Theses are just a few of my encounters in field of the life sciences. I won’t go into the ones from engineering, but I’ve got some beauts — especially as a woman in engineering.
(I’m delaying the “horror stories” until next week, because I want to fully document them all.)
I ran across the phrase “computer science wild” at a recent conference. I’ve got my own thought, especially since the top 25 coding errors was released yesterday. The link to the article is - http://www.computerworld.com/action/article.do?command=viewArticleBasic&articleId=9125678&source=NLT_SIT&nlid=91.
I think any programmer should have the opportunity to write software that might kill someone, blow up an extremely expensive piece of equipment, or cause a waste of thousands of dollars because the system is down. Maybe then they would think, write better code, and debug the software thoroughly before they released it into the wild.
The Ariadne V rocket blew up on take-off because the software didn’t contain an exception handler for buffer overflow! (This translates to something like an array overflow. An overflow would trigger a programming mechanism that would write out the buffer contents and clear it. The usual device is to transfer data capture to another buffer while the full buffer is written to i/o.)
The excuse for the disaster was that the specifications didn’t spell out the need for that programming mechanism. An exception handler is a very basic mechanism for catching and correcting errors. There is no excuse for this oversight.
One major project I worked on was acoustical (noise) testing of aircraft engines. Our crew would go to some really great places like Roswell, NM, Moses Lake, WA, or Uvalde, TX. We would record and analyze the noise of the engines as the aircraft flew over at different altitudes with variable loads in various approach patterns.

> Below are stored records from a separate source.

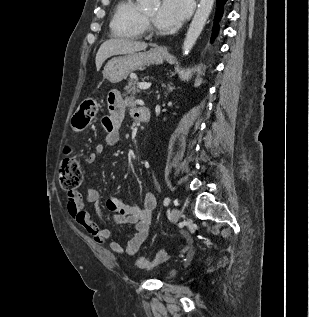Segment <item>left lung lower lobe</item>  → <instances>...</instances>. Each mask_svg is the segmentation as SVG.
Wrapping results in <instances>:
<instances>
[{
    "mask_svg": "<svg viewBox=\"0 0 309 317\" xmlns=\"http://www.w3.org/2000/svg\"><path fill=\"white\" fill-rule=\"evenodd\" d=\"M228 0H217V12L215 15V19H214V27H213V35L211 37V41L214 40L215 38V34L218 32L219 30V25L218 23L220 22L223 13H224V9H225V4Z\"/></svg>",
    "mask_w": 309,
    "mask_h": 317,
    "instance_id": "obj_1",
    "label": "left lung lower lobe"
}]
</instances>
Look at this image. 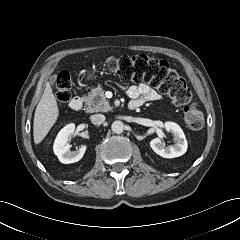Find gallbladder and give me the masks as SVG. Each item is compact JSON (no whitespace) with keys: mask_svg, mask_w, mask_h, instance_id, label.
Listing matches in <instances>:
<instances>
[{"mask_svg":"<svg viewBox=\"0 0 240 240\" xmlns=\"http://www.w3.org/2000/svg\"><path fill=\"white\" fill-rule=\"evenodd\" d=\"M51 84L55 83V78L50 79Z\"/></svg>","mask_w":240,"mask_h":240,"instance_id":"bac80fb5","label":"gallbladder"}]
</instances>
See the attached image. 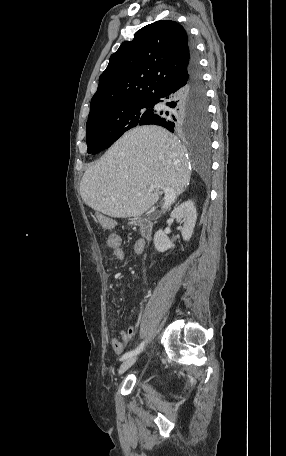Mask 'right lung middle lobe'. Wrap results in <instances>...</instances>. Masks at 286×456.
<instances>
[{
    "mask_svg": "<svg viewBox=\"0 0 286 456\" xmlns=\"http://www.w3.org/2000/svg\"><path fill=\"white\" fill-rule=\"evenodd\" d=\"M154 100L123 102L111 105L93 115L86 124L87 152L96 154L109 148L124 132L145 125L153 117ZM208 132V123L194 127Z\"/></svg>",
    "mask_w": 286,
    "mask_h": 456,
    "instance_id": "right-lung-middle-lobe-1",
    "label": "right lung middle lobe"
}]
</instances>
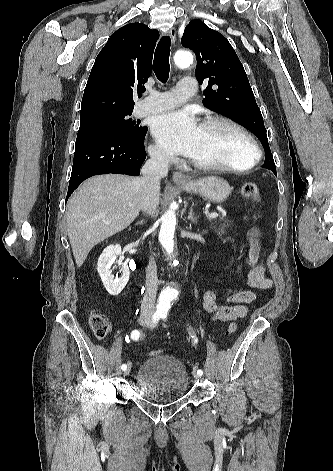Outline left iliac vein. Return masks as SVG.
<instances>
[{
	"instance_id": "4c4485c4",
	"label": "left iliac vein",
	"mask_w": 333,
	"mask_h": 471,
	"mask_svg": "<svg viewBox=\"0 0 333 471\" xmlns=\"http://www.w3.org/2000/svg\"><path fill=\"white\" fill-rule=\"evenodd\" d=\"M194 378L198 379L200 377L199 374H197L195 371L193 372Z\"/></svg>"
}]
</instances>
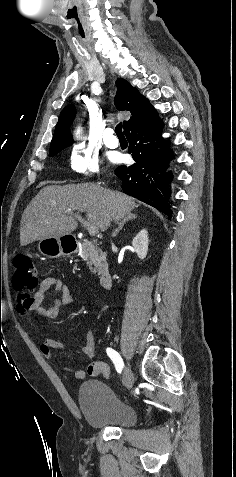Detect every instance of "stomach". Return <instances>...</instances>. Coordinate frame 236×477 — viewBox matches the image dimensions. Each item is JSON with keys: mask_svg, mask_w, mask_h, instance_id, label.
I'll return each instance as SVG.
<instances>
[{"mask_svg": "<svg viewBox=\"0 0 236 477\" xmlns=\"http://www.w3.org/2000/svg\"><path fill=\"white\" fill-rule=\"evenodd\" d=\"M62 237L46 238L40 240L38 243V250L41 254L49 258H57L59 256L71 253L73 250H66L62 244Z\"/></svg>", "mask_w": 236, "mask_h": 477, "instance_id": "1", "label": "stomach"}]
</instances>
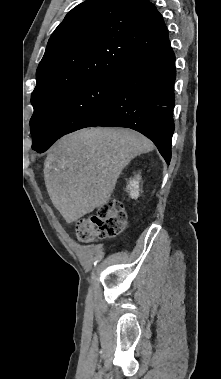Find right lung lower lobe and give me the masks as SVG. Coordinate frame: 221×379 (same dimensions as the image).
Masks as SVG:
<instances>
[{
    "mask_svg": "<svg viewBox=\"0 0 221 379\" xmlns=\"http://www.w3.org/2000/svg\"><path fill=\"white\" fill-rule=\"evenodd\" d=\"M175 77V55L170 46L126 68L119 75L109 106L90 126L128 127L139 131L154 142L169 164L174 132ZM47 148L34 150L41 153Z\"/></svg>",
    "mask_w": 221,
    "mask_h": 379,
    "instance_id": "right-lung-lower-lobe-1",
    "label": "right lung lower lobe"
}]
</instances>
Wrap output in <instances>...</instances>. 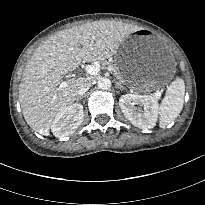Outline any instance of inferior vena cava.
Segmentation results:
<instances>
[{"instance_id":"inferior-vena-cava-1","label":"inferior vena cava","mask_w":205,"mask_h":205,"mask_svg":"<svg viewBox=\"0 0 205 205\" xmlns=\"http://www.w3.org/2000/svg\"><path fill=\"white\" fill-rule=\"evenodd\" d=\"M91 86H92V80L84 79L78 88V95L80 96L84 95L90 89Z\"/></svg>"}]
</instances>
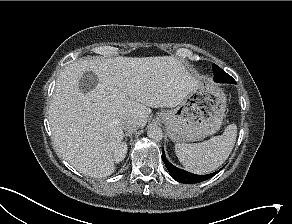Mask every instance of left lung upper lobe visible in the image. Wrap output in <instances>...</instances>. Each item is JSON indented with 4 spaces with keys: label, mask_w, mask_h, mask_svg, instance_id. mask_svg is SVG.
I'll return each instance as SVG.
<instances>
[{
    "label": "left lung upper lobe",
    "mask_w": 292,
    "mask_h": 224,
    "mask_svg": "<svg viewBox=\"0 0 292 224\" xmlns=\"http://www.w3.org/2000/svg\"><path fill=\"white\" fill-rule=\"evenodd\" d=\"M213 73H214V80L215 81H216L217 78H222L223 77V70L221 68H219L215 64H213ZM228 83H231V82H228Z\"/></svg>",
    "instance_id": "1"
}]
</instances>
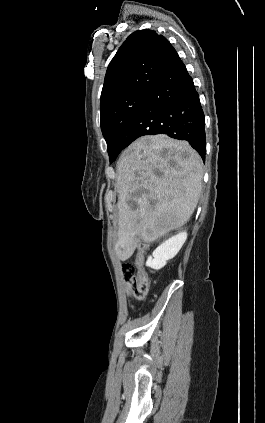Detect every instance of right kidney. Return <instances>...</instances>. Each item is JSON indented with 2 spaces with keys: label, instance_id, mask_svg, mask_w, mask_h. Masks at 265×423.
Wrapping results in <instances>:
<instances>
[{
  "label": "right kidney",
  "instance_id": "1",
  "mask_svg": "<svg viewBox=\"0 0 265 423\" xmlns=\"http://www.w3.org/2000/svg\"><path fill=\"white\" fill-rule=\"evenodd\" d=\"M187 239V233L181 232L158 246L152 256L147 259L146 266L159 270L167 261L174 258Z\"/></svg>",
  "mask_w": 265,
  "mask_h": 423
}]
</instances>
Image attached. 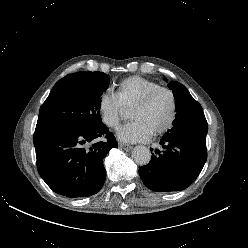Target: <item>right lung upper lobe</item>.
Wrapping results in <instances>:
<instances>
[{
    "instance_id": "obj_1",
    "label": "right lung upper lobe",
    "mask_w": 248,
    "mask_h": 248,
    "mask_svg": "<svg viewBox=\"0 0 248 248\" xmlns=\"http://www.w3.org/2000/svg\"><path fill=\"white\" fill-rule=\"evenodd\" d=\"M77 73L74 74H69L67 76H65L64 78L60 79L55 86L53 87L52 91L57 89L59 86H61L63 83L67 82L69 79H71L72 77H74Z\"/></svg>"
}]
</instances>
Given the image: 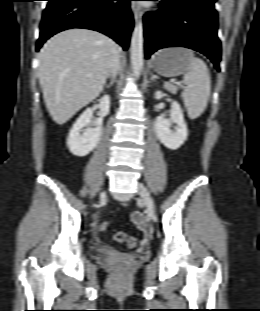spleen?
Wrapping results in <instances>:
<instances>
[{
	"mask_svg": "<svg viewBox=\"0 0 260 311\" xmlns=\"http://www.w3.org/2000/svg\"><path fill=\"white\" fill-rule=\"evenodd\" d=\"M183 83L186 85L182 92L184 105L189 118L196 119L206 109L211 89L209 69L202 59H191V66L183 76Z\"/></svg>",
	"mask_w": 260,
	"mask_h": 311,
	"instance_id": "spleen-1",
	"label": "spleen"
}]
</instances>
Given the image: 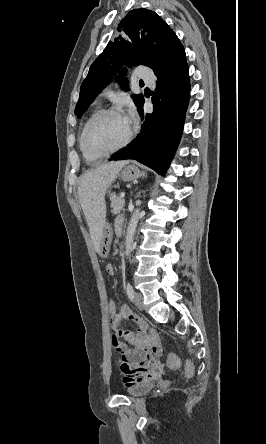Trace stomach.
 Returning <instances> with one entry per match:
<instances>
[{
	"label": "stomach",
	"instance_id": "1",
	"mask_svg": "<svg viewBox=\"0 0 266 444\" xmlns=\"http://www.w3.org/2000/svg\"><path fill=\"white\" fill-rule=\"evenodd\" d=\"M141 175H142V173L140 172V170L137 166H135L134 164H128L121 170L119 177L123 181H131V180L137 179ZM112 237H113V234H112L111 227L108 224H105L104 228H103L102 241H101V246H100V251H99V253L101 255L108 254V249L111 244ZM104 248L106 250H104Z\"/></svg>",
	"mask_w": 266,
	"mask_h": 444
}]
</instances>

There were several pieces of software that had to work in tandem. The airborne system, the ground-based weather station, the meteorological (met) plane, the accoustic data analyzer, and the analysis station all had to work together to get the required results.
There was no room for error. Measuresments had to be exact, even out to 16 places after the decimal point.
Modeling techniques, programming languages and IDEs (Interactive Development Environments) have become very sophisticated and complex. A programmer today can “gee whiz” just about anything.
“Because we can” has become the norm.
This is great, but I’ve run into lab techs, etc. who were just this side of computer illiterate. Like my dad, they adhere to a limited number of computer applications, accessed by a few key strokes or mouse clicks they have memorized.
And don’t think that engineers are immune. They had to be drawn “screaming and kicking” away from their sliderules.
I’m for simple to start. You can always add more “bells and whistles” as the system (and its users) matures.